Each event has a unique timestamp and results are collected in trace.csv.

timestamp (ns),event
1402564790125152,sys-read
1402564790127602,sys-read
1402564790128530,sys-write
1402564790130190,mem-read
1402564790130191,mem-write
1402564790130982,disk-read
1402564790131739,disk-read
1402564790132306,mm-page-alloc
1402564790132574,mm-page-free
1402564790133426,kmalloc
1402564790133545,kfree

Variables Expansion

The toml file is dynamic. For example, if an application executes with a different number of threads, you can mark the parameter with the {{ num_threads }} placeholder. On each iteration, it will be populated with an element from globals.num_threads (see the make task in the example above).

Each task can specify a storage_type array (see the writer task in the example above).
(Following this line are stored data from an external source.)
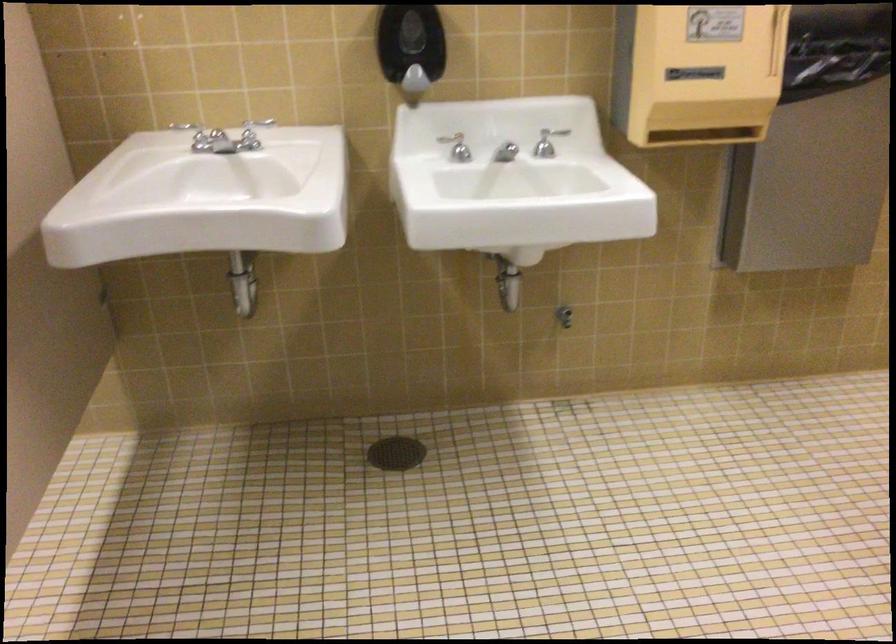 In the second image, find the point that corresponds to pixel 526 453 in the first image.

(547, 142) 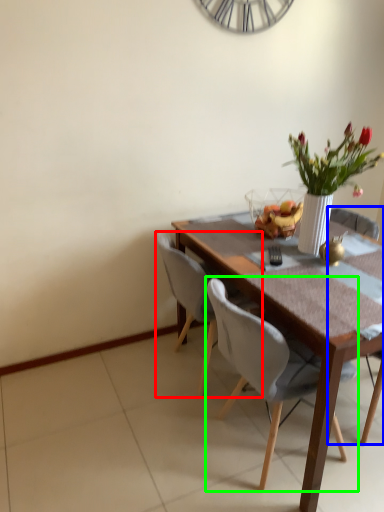 Question: Which object is positioned farthest from chair (highlighted by a red box)? Select from chair (highlighted by a blue box) and chair (highlighted by a green box).

Choices:
 (A) chair
 (B) chair

Answer: (A) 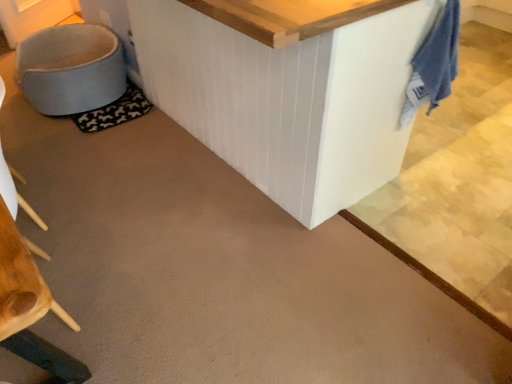 Question: Considering the relative sizes of light blue fabric swivel chair at lower left and blue cotton towel at upper right in the image provided, is light blue fabric swivel chair at lower left shorter than blue cotton towel at upper right?

Choices:
 (A) no
 (B) yes

Answer: (B)

Question: Is light blue fabric swivel chair at lower left at the left side of blue cotton towel at upper right?

Choices:
 (A) yes
 (B) no

Answer: (A)

Question: Does light blue fabric swivel chair at lower left come in front of blue cotton towel at upper right?

Choices:
 (A) yes
 (B) no

Answer: (B)

Question: Is light blue fabric swivel chair at lower left facing away from blue cotton towel at upper right?

Choices:
 (A) yes
 (B) no

Answer: (B)

Question: Can you confirm if light blue fabric swivel chair at lower left is bigger than blue cotton towel at upper right?

Choices:
 (A) yes
 (B) no

Answer: (A)

Question: From the image's perspective, is light blue fabric swivel chair at lower left located beneath blue cotton towel at upper right?

Choices:
 (A) no
 (B) yes

Answer: (A)

Question: From the image's perspective, would you say black fabric mat at lower left is shown under blue cotton towel at upper right?

Choices:
 (A) yes
 (B) no

Answer: (B)

Question: Is black fabric mat at lower left bigger than blue cotton towel at upper right?

Choices:
 (A) yes
 (B) no

Answer: (B)

Question: From a real-world perspective, is black fabric mat at lower left below blue cotton towel at upper right?

Choices:
 (A) no
 (B) yes

Answer: (B)

Question: From a real-world perspective, is black fabric mat at lower left positioned over blue cotton towel at upper right based on gravity?

Choices:
 (A) no
 (B) yes

Answer: (A)

Question: Is black fabric mat at lower left far from blue cotton towel at upper right?

Choices:
 (A) no
 (B) yes

Answer: (B)

Question: Is black fabric mat at lower left wider than blue cotton towel at upper right?

Choices:
 (A) yes
 (B) no

Answer: (A)

Question: Does blue cotton towel at upper right have a lesser width compared to light blue fabric swivel chair at lower left?

Choices:
 (A) yes
 (B) no

Answer: (A)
Supported storage types are:

• encrypted: Gramine encrypted directory with a hardcoded key;
• untrusted: simple storage with no integrity check and no encryption;

Analyzing results

Preprocessing for Data Aggregation

To aggregate sample data with mean and standard deviation, a preprocessing step is required. This is accomplished using the script dev/aggregate.py. The script processes the raw data collected during benchmarking and computes the necessary statistical measures for analysis.

Setting Up the Environment

Before running the preprocessing script, ensure that you have a suitable Python environment. You can create a virtual environment and install the necessary dependencies using the requirements.txt file. This ensures that all required packages are available for the script to run smoothly.

python3 -m venv env
source env/bin/activate
pip install -r requirements.txt

Running the Preprocessing Script

The dev/aggregate.py script requires two arguments to function correctly:

1. Path to the TOML File: This is the configuration file used during the benchmarking process. It contains the parameters and tasks that were executed.

2. Output Directory: This is the directory where the aggregated data will be stored after processing.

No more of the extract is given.